Contrary to the conclusions of Cohen’s non-investigation, Goodling did indeed turn out to be a criminal (and I should note for clarity that I use the term “criminal” to denote someone who has committed crimes, in contrast to Cohen’s usage as a term denoting someone who has committed crimes while also not being important enough that Cohen himself might run into such a person at some cocktail party). After Congress agreed to grant her immunity in exchange for information, Goodling herself told the nation that she “may have gone too far in asking political questions of applicants for career positions, and I may have taken inappropriate political considerations into account on some occasions,” adding that she had “crossed the line” in these and other respects. And so by her own admission, she had violated the Hatch Act, which makes it a federal crime for civil servants to take political affiliations into consideration when making hiring decisions; this was also the conclusion reached after a later investigation conducted by the Department of Justice, the officials of which seem not to have realized that Cohen had already declared her to be innocent.

But Cohen’s concern never seemed to hinge on whether or not any crime had been committed. Rather, he worried aloud about the chilling effect that would result from the possibility that Very Important People could be punished for violating something as irrelevant as federal law. “Now,” he wrote, “only a fool would accept a juicy federal appointment and not keep the home number of a criminal lawyer on speed dial,” particularly if that person intends to violate federal laws barring partisan cronyism while serving with a government entity that concerns itself with federal crimes. Worse still, “ordinary politics—leaking, sniping, lying, cheating, exaggerating and other forms of PG entertainment—have been so thoroughly criminalized that only a fool would appear before Congress without attempting to bargain for immunity by first invoking the Fifth Amendment.”

Cohen knows foolishness, having studied the subject since at least 2003, when he proclaimed that Colin Powell had recently proven “that Iraq not only hasn’t accounted for its weapons of mass destruction but without a doubt still retains them” and putting the issue to rest thusly: “Only a fool—or possibly a Frenchman—could conclude otherwise.”

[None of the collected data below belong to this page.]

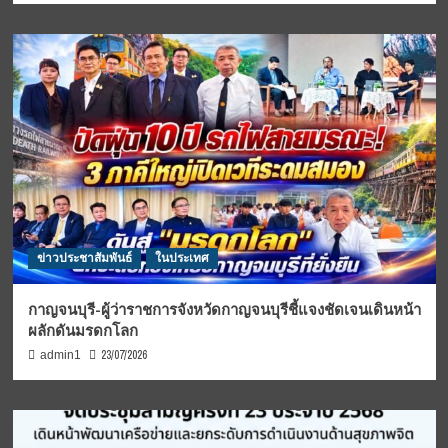
ข่าวประชาสัมพันธ์
ในประเทศ
กาญจนบุรี-ผู้ว่าราชการจังหวัดกาญจนบุรีชี้แจงชัดเจนเดินหน้า
ผลักดันมรดกโลก
23/07/2026
admin1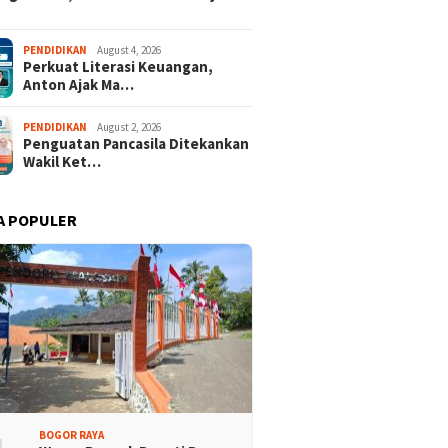
PENDIDIKAN
August 4, 2026
Perkuat Literasi Keuangan,
Anton Ajak Ma…
PENDIDIKAN
August 2, 2026
Penguatan Pancasila Ditekankan
Wakil Ket…
A POPULER
BOGOR RAYA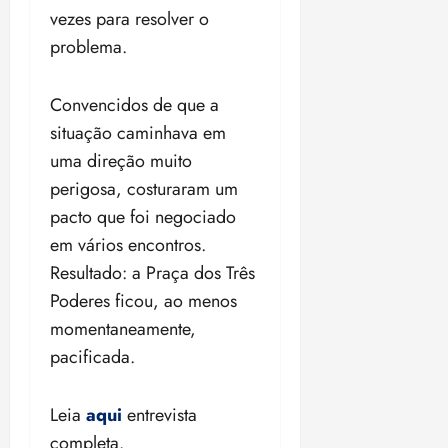
vezes para resolver o
problema.
Convencidos de que a
situação caminhava em
uma direção muito
perigosa, costuraram um
pacto que foi negociado
em vários encontros.
Resultado: a Praça dos Três
Poderes ficou, ao menos
momentaneamente,
pacificada.
Leia
aqui
entrevista
completa.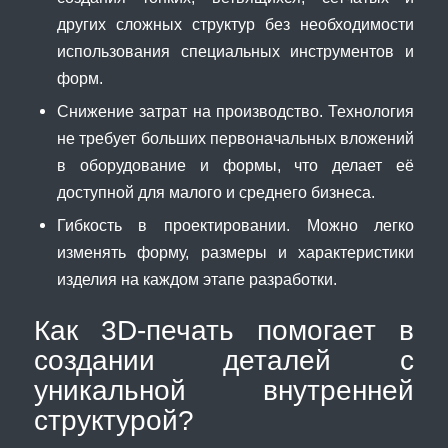
других сложных структур без необходимости
использования специальных инструментов и
форм.
Снижение затрат на производство. Технология
не требует больших первоначальных вложений
в оборудование и формы, что делает её
доступной для малого и среднего бизнеса.
Гибкость в проектировании. Можно легко
изменять форму, размеры и характеристики
изделия на каждом этапе разработки.
Как 3D-печать помогает в
создании деталей с
уникальной внутренней
структурой?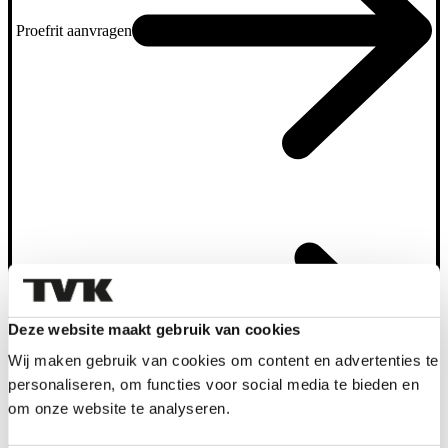
Proefrit aanvragen
Deze website maakt gebruik van cookies
Inruilwaarde
Wij maken gebruik van cookies om content en advertenties te
berekenen
personaliseren, om functies voor social media te bieden en
om onze website te analyseren.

Conveniently enough, this brings us back to where we began, with Cohen ruminating on the possibility that Cheney is right about torture’s utility. Being a left-of-center columnist, though, Cohen feels obligated to attack the former vice president a bit first, recognizing that a spoonful of sugar helps the medicine go down. “Cheney is a one-man credibility gap,” Cohen wrote. “In the past, he has said, ‘We know they [the Iraqis] have biological and chemical weapons,’ when it turned out we knew nothing of the sort.” By “we,” Cohen is presumably referring here to fools and Frenchmen, and not to Cohen himself, who knew all of this just as well as Cheney did and who gleefully mocked the vice president’s opponents for not knowing this as well.

But Cohen has as much contempt for Cheney as he does for those who once deemed Clinton to be untrustworthy. “As a used car dealer,” he quips, “he would have no return customers.” It’s hard to see why not; The Washington Post still has subscribers.